DATA RECORDS:
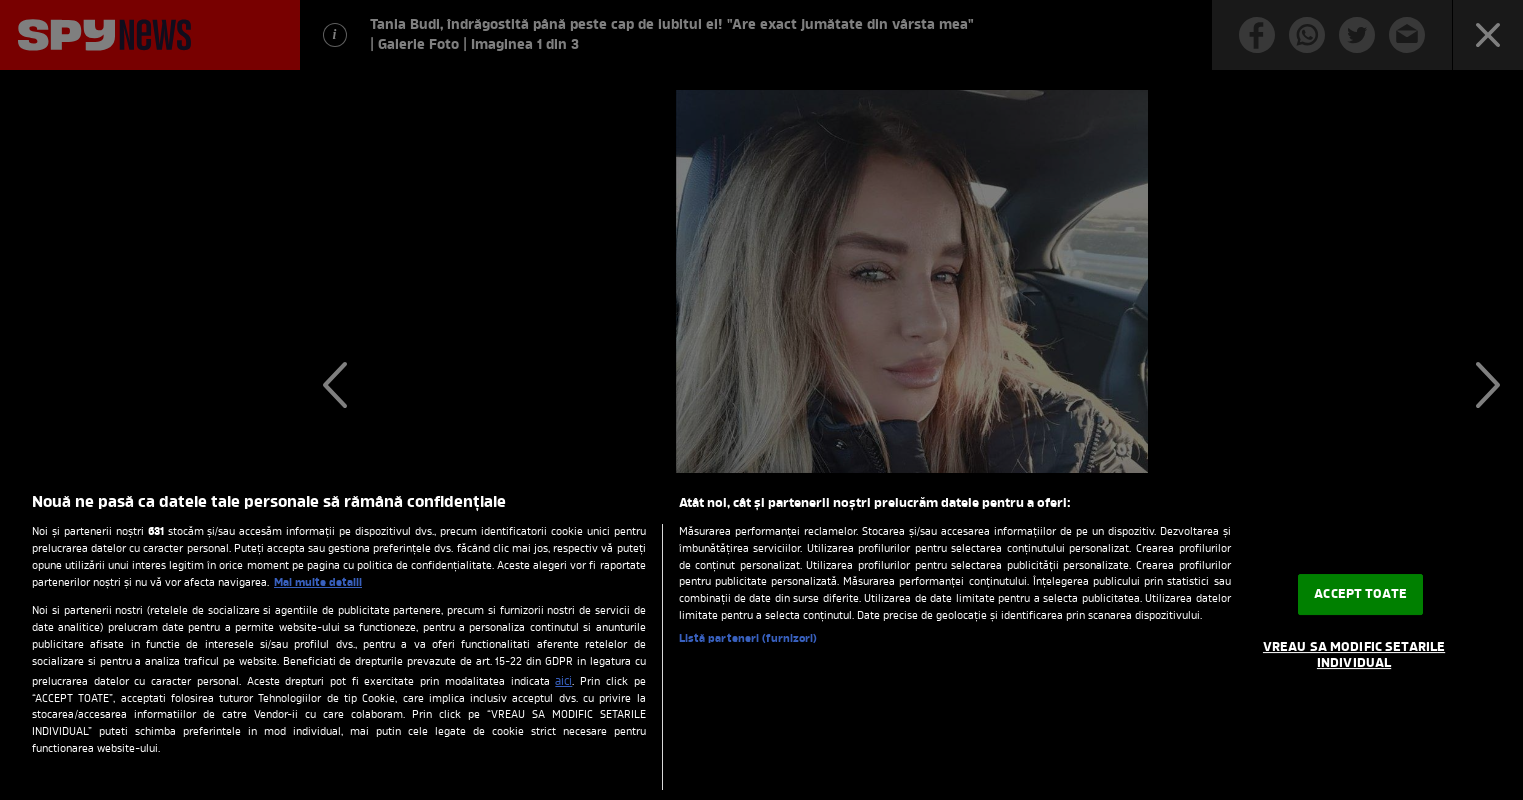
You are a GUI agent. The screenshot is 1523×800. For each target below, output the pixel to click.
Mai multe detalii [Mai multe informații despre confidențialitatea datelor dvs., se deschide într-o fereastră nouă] (318, 583)
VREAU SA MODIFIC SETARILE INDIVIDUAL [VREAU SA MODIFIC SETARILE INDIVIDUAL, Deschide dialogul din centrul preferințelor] (1354, 655)
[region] (761, 636)
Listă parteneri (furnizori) (748, 639)
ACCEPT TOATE (1360, 594)
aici (563, 682)
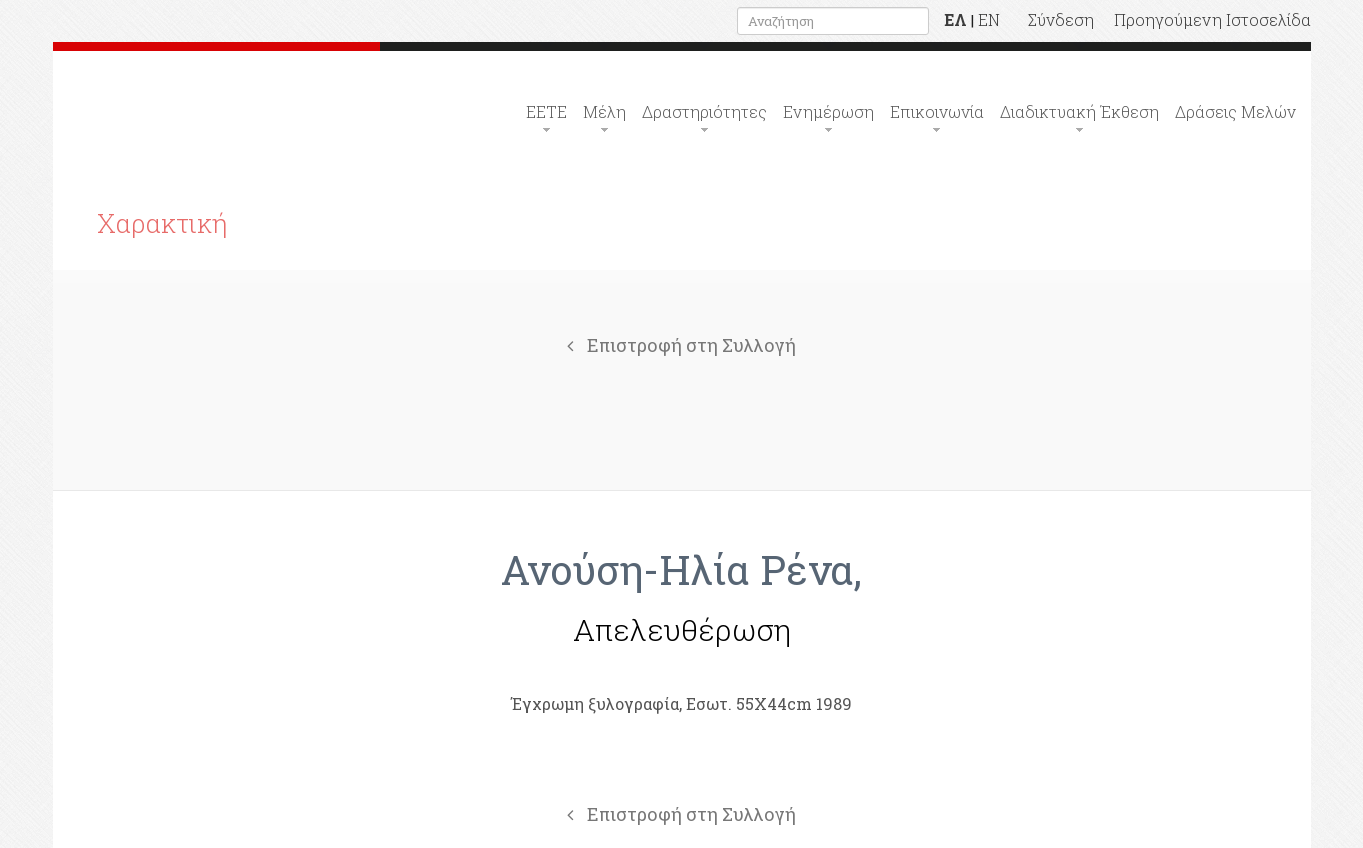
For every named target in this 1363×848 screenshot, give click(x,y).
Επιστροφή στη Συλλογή (681, 345)
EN (989, 19)
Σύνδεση (1061, 19)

WHAT YOU SHOULD DO: Every line above should be copied exactly, apart from any pictures.

TASK SOLUTION:
You are a GUI agent. The screenshot is 1523×800. For each target below, output the pixel to click.
Mai multe detalii [Mai multe informații despre confidențialitatea datelor dvs., se deschide într-o fereastră nouă] (318, 583)
VREAU SA MODIFIC SETARILE INDIVIDUAL [VREAU SA MODIFIC SETARILE INDIVIDUAL, Deschide dialogul din centrul preferințelor] (1354, 655)
[region] (761, 636)
Listă parteneri (furnizori) (748, 639)
ACCEPT TOATE (1360, 594)
aici (563, 682)
For every named target in this 1363×848 screenshot, give click(x,y).
Επιστροφή στη Συλλογή (681, 345)
EN (989, 19)
Σύνδεση (1061, 19)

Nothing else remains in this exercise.